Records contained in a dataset
-*-
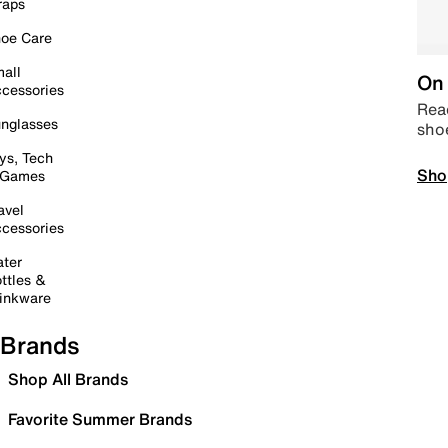
raps
oe Care
all
On 
cessories
Read
nglasses
sho
ys, Tech
Sho
 Games
avel
cessories
ter
ttles &
inkware
Brands
Shop All Brands
Favorite Summer Brands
-*-
**Exercise**: The records above need to be copied exactly, with the pictures left out.

**Written reply**:
raps
oe Care
all
On 
cessories
Read
nglasses
sho
ys, Tech
Sho
 Games
avel
cessories
ter
ttles &
inkware
Brands
Shop All Brands
Favorite Summer Brands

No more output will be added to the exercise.